### [Required action]
Would you please set down the lines of the data from the one containing "ykorzystaniem Ester Technology." to the final line, exactly and only those?

(Dataset entries)
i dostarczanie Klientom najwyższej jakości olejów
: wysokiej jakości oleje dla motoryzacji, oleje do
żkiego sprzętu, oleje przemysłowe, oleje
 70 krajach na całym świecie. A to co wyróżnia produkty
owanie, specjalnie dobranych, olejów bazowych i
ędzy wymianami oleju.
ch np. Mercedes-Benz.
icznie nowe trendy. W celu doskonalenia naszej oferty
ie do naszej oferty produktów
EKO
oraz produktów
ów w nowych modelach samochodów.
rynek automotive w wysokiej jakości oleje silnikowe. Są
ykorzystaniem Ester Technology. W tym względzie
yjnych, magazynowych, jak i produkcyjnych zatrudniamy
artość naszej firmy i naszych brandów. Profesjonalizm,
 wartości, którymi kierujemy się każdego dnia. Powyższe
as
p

### [Response area]
ykorzystaniem Ester Technology. W tym względzie
yjnych, magazynowych, jak i produkcyjnych zatrudniamy
artość naszej firmy i naszych brandów. Profesjonalizm,
 wartości, którymi kierujemy się każdego dnia. Powyższe
as
p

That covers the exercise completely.